Task instructions:
Write out exactly, with no other output, the lines below from the one that contains "Om heel uiteenlopende redenen" through the end.

Stored items from a collection:

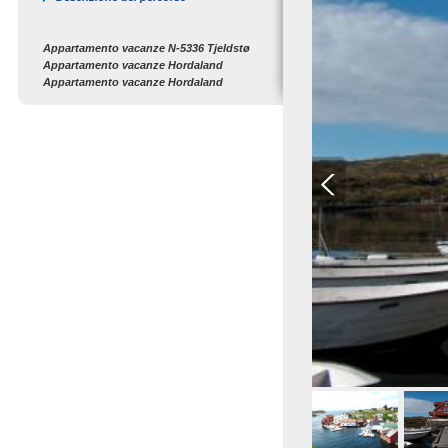
Appartamento vacanze N-5336 Tjeldstø
Appartamento vacanze Hordaland
Appartamento vacanze Hordaland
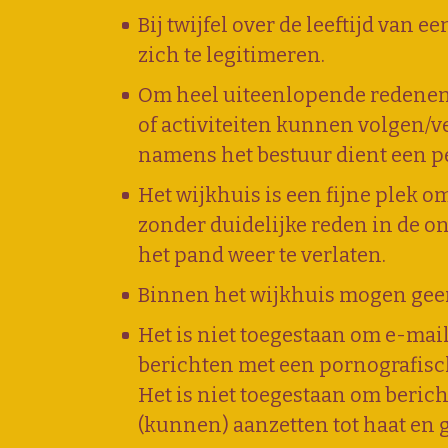
Bij twijfel over de leeftijd van 
zich te legitimeren.
Om heel uiteenlopende redenen
of activiteiten kunnen volgen/v
namens het bestuur dient een pe
Het wijkhuis is een fijne plek o
zonder duidelijke reden in de on
het pand weer te verlaten.
Binnen het wijkhuis mogen geen
Het is niet toegestaan om e-mai
berichten met een pornografisc
Het is niet toegestaan om beric
(kunnen) aanzetten tot haat en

Problem solution:
Om heel uiteenlopende redenen
of activiteiten kunnen volgen/v
namens het bestuur dient een pe
Het wijkhuis is een fijne plek o
zonder duidelijke reden in de on
het pand weer te verlaten.
Binnen het wijkhuis mogen geen
Het is niet toegestaan om e-mai
berichten met een pornografisc
Het is niet toegestaan om beric
(kunnen) aanzetten tot haat en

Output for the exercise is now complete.